Primeira parte da entrevista com Lula:O Moro está se transformando em um boneco de barro”
Sul21: O senhor participou de muitas reuniões do G-20 e de outros encontros de cúpula internacionais. Neste último encontro do G-20, houve um episódio que teve grande repercussão internacional, que foi a prisão de um militar brasileiro que acompanhava a comitiva do presidente Bolsonaro, com 39 kg de cocaína. O general Augusto Heleno, do Gabinete de Segurança Institucional, falou desse episódio como uma falta de sorte. Com a experiência que o senhor tem envolvendo os protocolos de segurança em viagens presidenciais, a ocorrência de algo do tipo pode ser associada à falta de sorte?
Lula: O que é preciso perguntar para o general Heleno, aquele que dá murro na mesa quando se trata de falar do Lula, se foi falta de sorte porque acharam. Se não tivessem achado, não teria sido falta de sorte. Eu não sou mesquinho de querer envolver o presidente da República numa coisa dessas, porque o presidente nem sabe quem viaja no SCAV, o avião reserva. O presidente sabe quem são os ministros que viajam com ele. Mas tem uma coisa que não dá para aceitar. A base aérea onde fica o avião presidencial, seja em Brasília, no aeroporto de Congonhas, em Cumbica ou no Rio de Janeiro, é controlada pelos militares. O coronel Joseli, que hoje é ministro do Superior Tribunal Militar, é quem tomava conta do avião durante os oito anos do meu governo. Ele viajava comandando os pilotos e toda a tripulação. Foi no meu governo e no da Dilma. Na base, tem um coronel que toma conta. O avião normalmente é comandado por militares.
“Como é que esse rapaz conseguiu entrar com uma mala com 39 quilos de cocaína sem que ninguém percebesse?” (Foto: Guilherme Santos/Sul21)
Há uma sala de embarque por onde normalmente entra o presidente da República, a sua esposa e o ajudante de ordens. Há outra sala para os ministros e para todas as outras pessoas que acompanham a viagem. Todos eles têm que chegar antes do presidente nesta sala e as malas deles já chegaram três ou quatro horas antes para serem embarcadas. Como é que esse rapaz conseguiu entrar com uma mala com 39 quilos de cocaína sem que ninguém percebesse? Ele chegou por último? Entrou com a mala na mão e colocou lá dentro? Não é possível. A impressão que tenho é que querem jogar toda a culpa no sargento, mas ele não fez isso sozinho.
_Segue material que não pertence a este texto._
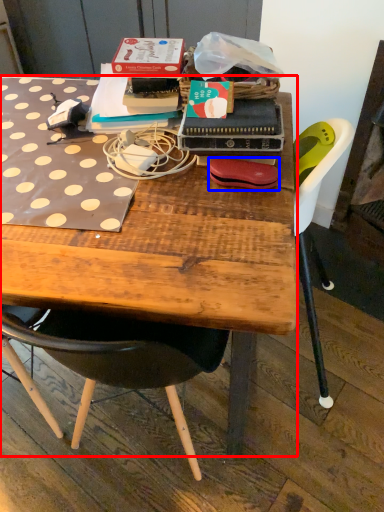 Question: Which object appears closest to the camera in this image, desk (highlighted by a red box) or handbag (highlighted by a blue box)?

Choices:
 (A) desk
 (B) handbag

Answer: (A) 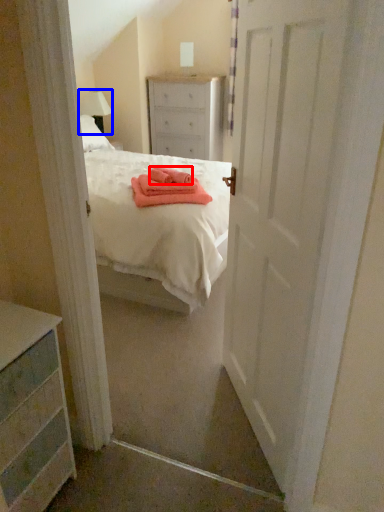 Question: Which of the following is the closest to the observer, cloth (highlighted by a red box) or lamp (highlighted by a blue box)?

Choices:
 (A) cloth
 (B) lamp

Answer: (A) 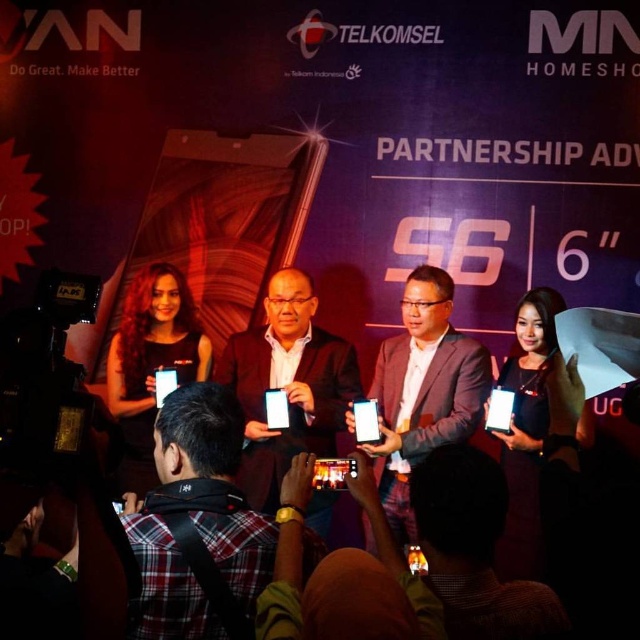 You are a photographer at the event and need to capture a photo of both the matte black phone at center and the matte black suit at center without any overlap. Given that your camera has a maximum focus range of 40 centimeters, will you be able to adjust your position to ensure both are in frame and in focus?

The distance between the matte black phone at center and the matte black suit at center is 43.27 centimeters. Since this exceeds the camera maximum focus range of 40 centimeters, you will not be able to capture both in focus simultaneously without adjusting your position or using other techniques.

You are a photographer at the event and need to capture a clear photo of both the plaid shirt at lower left and the matte black suit at center. Based on their positions, which one will appear closer to the camera in your photo?

The plaid shirt at lower left will appear closer to the camera in the photo because it is positioned in front of the matte black suit at center.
Qual é o esquema que está por trás dele? Quem facilitou? Quem seria o dono e quem seria o receptor? O povo brasileiro precisa de respostas. Há algum tempo atrás, a Polícia Federal pegou um helicóptero com 400 quilos de coca em Minas Gerais e até hoje ninguém sabe quem é o dono da coca.
Veja que estou sendo muito objetivo. Não acredito que o atual presidente da República soubesse de alguma coisa porque a gente não sabe direito nem quem vai na parte de trás do avião. Tem o chefe do cerimonial que cuida dos civis e tem os militares. Alguém sabe como é que esse cidadão embarcou.  Investigar isso é papel do Moro e da Polícia Federal, não do general Heleno. Mas eles não estão achando nem o Queiroz…O Queiroz enganou o Ministério Público, a Polícia Federal, está desaparecido, ninguém sabe onde está. Esse mesmo ministro, quando juiz teve a pachorra de mandar a Polícia Federal na minha casa pra pegar a minha família inteira, agora não consegue achar o Queiroz? Até agora não sabe também como um vizinho do Bolsonaro tinha 100 rifles em casa. Um contrabandista, ligado às  milícias e ao Queiroz…Ora, meu deus do céu. Até quando vai se mentir para a sociedade?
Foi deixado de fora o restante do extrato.